• _Exercise details_
Search the data for "goto" and copy every matching line.

━━ Extracted records

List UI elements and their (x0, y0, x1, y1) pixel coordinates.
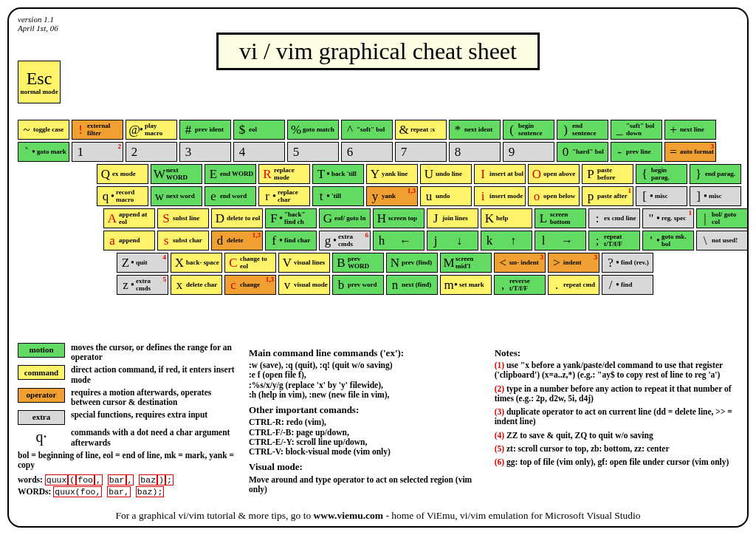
key-+: +next line (664, 120, 716, 140)
key-column: ?•find (rev.)/•find (602, 253, 653, 295)
legend-row-command: commanddirect action command, if red, it… (18, 365, 236, 384)
key-K: Khelp (481, 208, 532, 228)
key-L: Lscreen bottom (535, 208, 586, 228)
q-example-row: q· commands with a dot need a char argum… (18, 428, 236, 447)
note-6: (6) gg: top of file (vim only), gf: open… (495, 457, 741, 467)
key-6: 6 (341, 142, 393, 162)
key-\: \not used! (696, 231, 748, 251)
key-column: Khelpk↑ (481, 208, 532, 251)
key-B: Bprev WORD (332, 253, 384, 273)
key-c: cchange1,3 (224, 275, 276, 295)
other-commands-heading: Other important comands: (249, 404, 481, 416)
notes-heading: Notes: (495, 347, 741, 359)
key-7: 7 (395, 142, 447, 162)
key-<: <un- indent3 (494, 253, 546, 273)
key-column: <un- indent3,reverse t/T/f/F (494, 253, 546, 295)
key-&: &repeat :s (395, 120, 447, 140)
esc-label: Esc (27, 69, 52, 89)
key-column: #prev ident3 (179, 120, 231, 162)
key-column: Cchange to eolcchange1,3 (224, 253, 276, 295)
key-O: Oopen above (528, 164, 580, 184)
key-4: 4 (233, 142, 285, 162)
key-column: Wnext WORDwnext word (151, 164, 202, 206)
key-column: F•"back" find chf•find char (265, 208, 317, 251)
key-column: "•reg. spec1'•goto mk. bol (642, 208, 694, 251)
key-column: Jjoin linesj↓ (427, 208, 478, 251)
other-commands-text: CTRL-R: redo (vim), CTRL-F/-B: page up/d… (249, 418, 481, 457)
key-column: )end sentence0"hard" bol (557, 120, 608, 162)
key-2: 2 (126, 142, 177, 162)
key-C: Cchange to eol (224, 253, 276, 273)
key-%: %goto match (287, 120, 339, 140)
key-s: ssubst char (157, 231, 209, 251)
key-z: z•extra cmds5 (117, 275, 168, 295)
ex-commands-text: :w (save), :q (quit), :q! (quit w/o savi… (249, 361, 481, 400)
key-Z: Z•quit4 (117, 253, 168, 273)
key-~: ~toggle case (18, 120, 69, 140)
key-?: ?•find (rev.) (602, 253, 653, 273)
key-column: +next line=auto format3 (664, 120, 716, 162)
legend-column: motionmoves the cursor, or defines the r… (18, 343, 236, 497)
key-k: k↑ (481, 231, 532, 251)
keyboard-row: Z•quit4z•extra cmds5Xback- spacexdelete … (117, 253, 741, 295)
key-g: g•extra cmds6 (319, 231, 371, 251)
legend-text: direct action command, if red, it enters… (71, 365, 236, 384)
key-F: F•"back" find ch (265, 208, 317, 228)
key-=: =auto format3 (664, 142, 716, 162)
footer-pre: For a graphical vi/vim tutorial & more t… (115, 510, 313, 521)
key-column: |bol/ goto col\not used! (696, 208, 748, 251)
key-I: Iinsert at bol (474, 164, 526, 184)
legend-box: extra (18, 410, 65, 425)
legend-box: command (18, 365, 65, 380)
visual-mode-heading: Visual mode: (249, 461, 481, 473)
q-dot-example: q· (18, 428, 65, 446)
footer-url: www.viemu.com (314, 510, 384, 521)
key-column: Bprev WORDbprev word (332, 253, 384, 295)
note-1: (1) use "x before a yank/paste/del comma… (495, 361, 741, 380)
key-x: xdelete char (171, 275, 222, 295)
key-column: $eol4 (233, 120, 285, 162)
key-N: Nprev (find) (386, 253, 438, 273)
key-i: iinsert mode (474, 186, 526, 206)
key-column: >indent3.repeat cmd (548, 253, 599, 295)
key-^: ^"soft" bol (341, 120, 393, 140)
key-column: Eend WORDeend word (205, 164, 256, 206)
q-dot-text: commands with a dot need a char argument… (71, 428, 236, 447)
key-j: j↓ (427, 231, 478, 251)
date-line: April 1st, 06 (18, 24, 738, 33)
note-5: (5) zt: scroll cursor to top, zb: bottom… (495, 444, 741, 454)
cheat-sheet-page: version 1.1 April 1st, 06 vi / vim graph… (7, 7, 749, 528)
key-}: }end parag. (690, 164, 741, 184)
key-column: T•back 'tillt•'till (312, 164, 364, 206)
key-Q: Qex mode (97, 164, 148, 184)
key-P: Ppaste before (582, 164, 633, 184)
key-;: ;repeat t/T/f/F (588, 231, 640, 251)
key-h: h← (373, 231, 425, 251)
key-column: Nprev (find)nnext (find) (386, 253, 438, 295)
key-r: r•replace char (258, 186, 310, 206)
key-column: !external filter12 (72, 120, 123, 162)
footer-post: - home of ViEmu, vi/vim emulation for Mi… (383, 510, 640, 521)
legend-text: moves the cursor, or defines the range f… (71, 343, 236, 362)
key-#: #prev ident (179, 120, 231, 140)
key-column: @•play macro2 (126, 120, 177, 162)
key->: >indent3 (548, 253, 599, 273)
key-column: Iinsert at boliinsert mode (474, 164, 526, 206)
key-W: Wnext WORD (151, 164, 202, 184)
key-column: Rreplace moder•replace char (258, 164, 310, 206)
key-column: _"soft" bol down-prev line (611, 120, 662, 162)
key-X: Xback- space (171, 253, 222, 273)
note-2: (2) type in a number before any action t… (495, 384, 741, 403)
key-column: :ex cmd line;repeat t/T/f/F (588, 208, 640, 251)
key-{: {begin parag. (636, 164, 687, 184)
footer: For a graphical vi/vim tutorial & more t… (9, 510, 747, 522)
key-column: Vvisual linesvvisual mode (278, 253, 330, 295)
key-column: Yyank lineyyank1,3 (366, 164, 418, 206)
key-column: Lscreen bottoml→ (535, 208, 586, 251)
key-column: Aappend at eolaappend (103, 208, 155, 251)
words-label: words: (18, 475, 43, 484)
key-*: *next ident (449, 120, 501, 140)
abbrev-line: bol = beginning of line, eol = end of li… (18, 451, 236, 470)
key-J: Jjoin lines (427, 208, 478, 228)
key-y: yyank1,3 (366, 186, 418, 206)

━━━━

• _Solved problem_
key-column: "•reg. spec1'•goto mk. bol (642, 208, 694, 251)
key-%: %goto match (287, 120, 339, 140)
key-column: |bol/ goto col\not used! (696, 208, 748, 251)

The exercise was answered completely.